## PROBLEM DETAILS
Show me each line of the listing below where the word "THỜI" appears.

## ENTRIES SHOWN
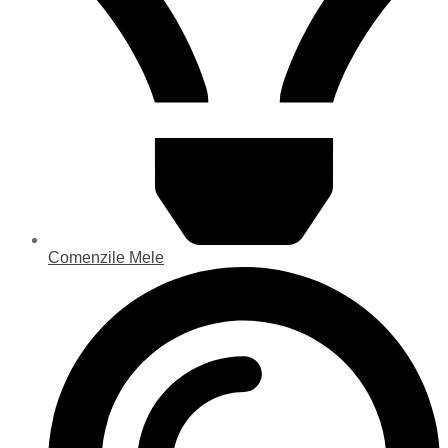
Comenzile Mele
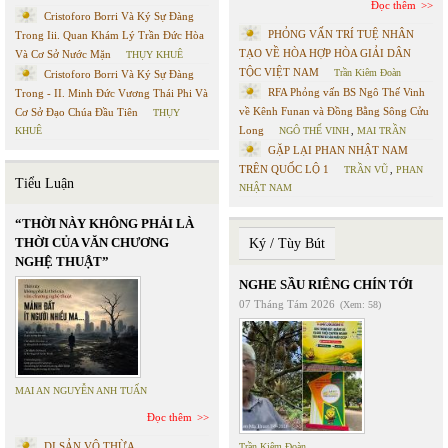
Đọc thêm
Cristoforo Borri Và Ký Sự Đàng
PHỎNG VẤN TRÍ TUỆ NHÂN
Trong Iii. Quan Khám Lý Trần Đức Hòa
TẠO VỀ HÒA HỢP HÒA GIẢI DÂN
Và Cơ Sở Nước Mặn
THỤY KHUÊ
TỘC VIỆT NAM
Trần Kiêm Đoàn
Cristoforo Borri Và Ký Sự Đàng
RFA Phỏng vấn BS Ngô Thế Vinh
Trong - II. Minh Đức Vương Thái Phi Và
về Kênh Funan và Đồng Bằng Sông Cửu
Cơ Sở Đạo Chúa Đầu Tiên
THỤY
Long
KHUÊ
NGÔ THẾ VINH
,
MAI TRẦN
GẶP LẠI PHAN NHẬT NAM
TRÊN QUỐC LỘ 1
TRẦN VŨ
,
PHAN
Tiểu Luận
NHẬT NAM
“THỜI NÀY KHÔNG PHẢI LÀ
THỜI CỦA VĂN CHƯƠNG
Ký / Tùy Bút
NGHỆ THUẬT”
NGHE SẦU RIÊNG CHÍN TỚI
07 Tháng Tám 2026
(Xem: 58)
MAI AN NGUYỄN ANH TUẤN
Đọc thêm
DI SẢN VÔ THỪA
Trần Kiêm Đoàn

* * *

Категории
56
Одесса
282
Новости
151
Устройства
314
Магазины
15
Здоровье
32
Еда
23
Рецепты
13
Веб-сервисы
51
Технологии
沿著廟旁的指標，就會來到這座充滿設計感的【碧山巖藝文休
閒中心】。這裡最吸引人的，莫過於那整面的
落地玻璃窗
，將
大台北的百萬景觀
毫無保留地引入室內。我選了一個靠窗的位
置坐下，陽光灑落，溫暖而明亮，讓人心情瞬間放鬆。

## TASK OUTPUT
“THỜI NÀY KHÔNG PHẢI LÀ
THỜI CỦA VĂN CHƯƠNG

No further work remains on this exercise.